Hannaway’s father and Gerry Adams’s mother were brother and sister, which makes Kevin and Gerry first cousins. Moloney says the fact that Hannaway, a close relative of Adams, the chief architect of the Sinn Fein/IRA peace process, has been accused of being in sympathy with the enemies of the peace process is likely to be a source of considerable embarrassment and political discomfort for the Sinn Fein president.

The other important feature of Kevin Hannaway’s arrest “is that he is one of the most respected survivors of the Provo IRA’s founding fathers,” says Moloney. This is a tested veteran of the war with Britain and it should send a red-hot alert to Sinn Fein/IRA that some of their most trusted operatives are unhappy and possibly moving into the dissident orbit. Not good news for anyone.

RANDOM CLIPPINGS

Former Irish Ombudsman Baroness Nuala O’Loan went on BBC’s Radio 4 to tell listeners that peace in the North is “fragile” as she delivered a broadside against current British government agencies for overlooking endemic post-traumatic stress disorder in NI. … On Sept. 28, 1960, at Fenway Park, Ted Williams delighted me and 10,453 other spectators by hitting his 521st home run in his last MLB at-bat. … Rory McIlroy is king of the Green but he is touting another northerner, Belfast’s Tom McKibbin, who just won the under 12 world championship in the US. … Irish clothing retailer Primark is opening its first US store in Boston this month. … A new political party in Ireland, Renua, is promising major tax cuts for self-employed. … Fifty years ago a newspaper strike in Dublin closed 46 printing houses and the papers for ten weeks. … The AOH says that CNN, still looking for an identity, is in a time warp looking at Irish history. … The new Google maps somehow omitted the giant Goliath crane from its recent mapping. … the Orange Order is unhappy that easyJet warned passengers about the July 12 “travel disruptions.”

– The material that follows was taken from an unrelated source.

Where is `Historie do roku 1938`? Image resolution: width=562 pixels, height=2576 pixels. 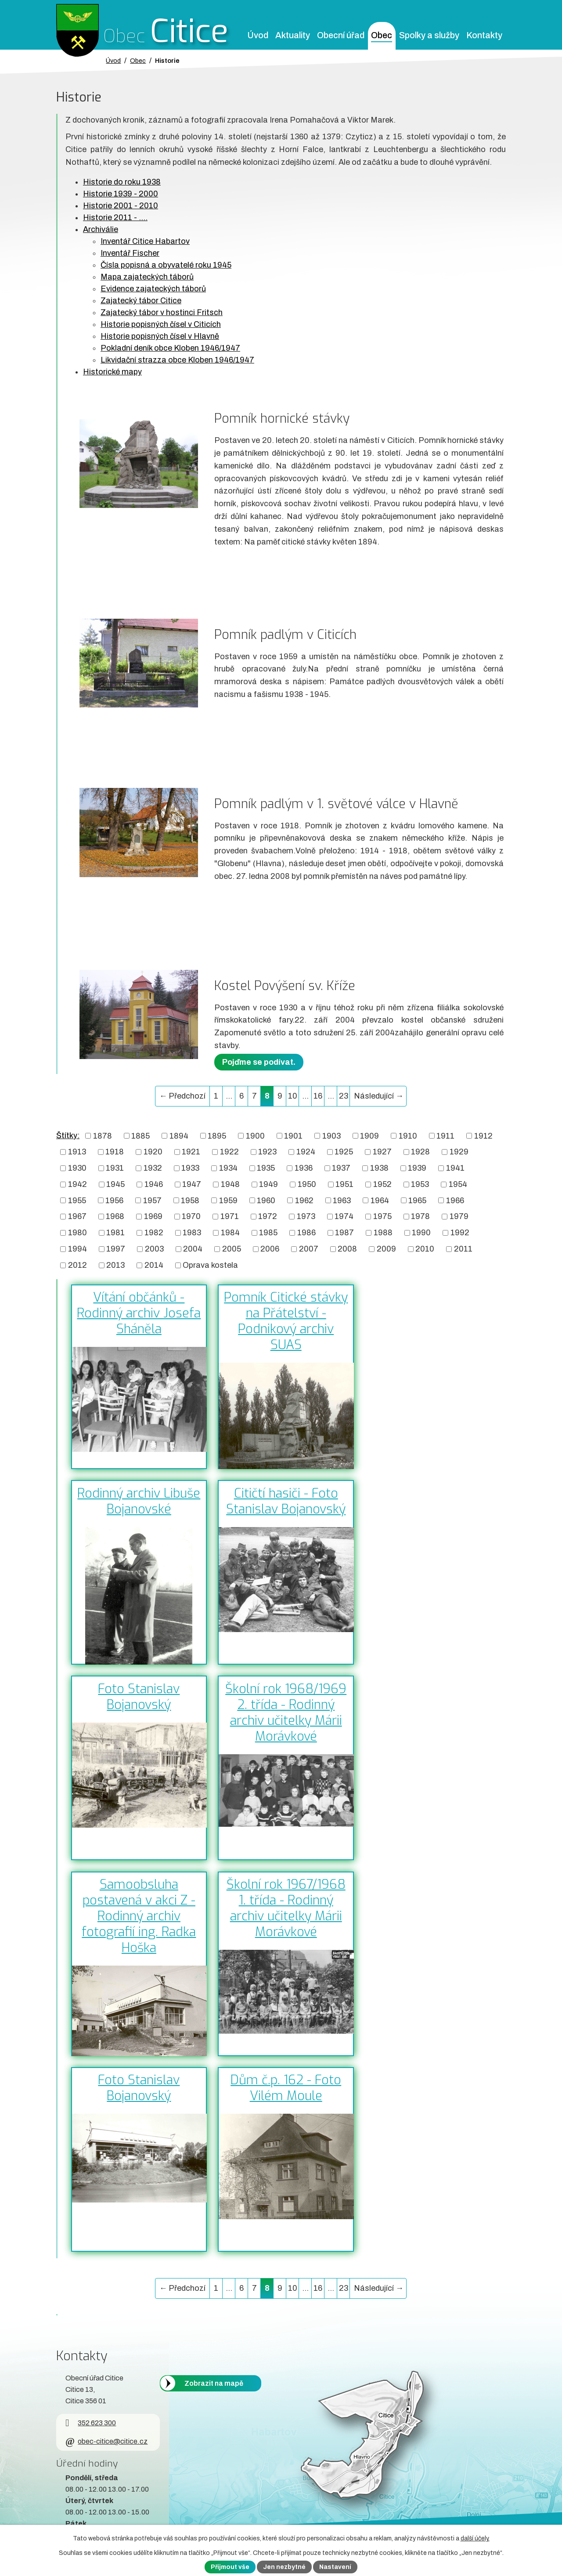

A lovely lady, Mary Keane, John Bs wife who took John’s place at their pub in Listowell on many occasions, has passed on at 86. … Ryanair, in a new milestone, carried 10 million passengers in July. … Months after a Galway waitress at An Pota Café recognized a customer who had left his disability money by mistake, she was able to return his cash. Happy Days. … The Irish holiday home industry remained strong even through the recent terrible weather. And, sadly, the number of Irish home repossessions has reached 60 a week. … Sean Fitzpatrick, who lent himself 100 million euros from his bank, Anglo Irish, is trying to get his ongoing trial adjourned. Fat chance.

Tea sales in Britain are dropping and retailers are blaming coffee and green tea. … Old pal Dr. Frank Costello, and Dr. Gerard MacAtasney are collaborating on a book on the global impact of the Irish Famine. … Good to see that Ace Atkins, the successor to Robert Parker in the ongoing series of Spenser novels, has been seamless in continuing to use Parker’s references and mentioning some musicians from early novels. Atkins spent Page 200 in his “Cheap Shot” Spenser novel  weaving the late pianist Dave McKenna and the Copley’s Oak Bar into his story line. As with Parker, the reference worked well in highlighting local color. … Support your local food pantries and meals for the homeless.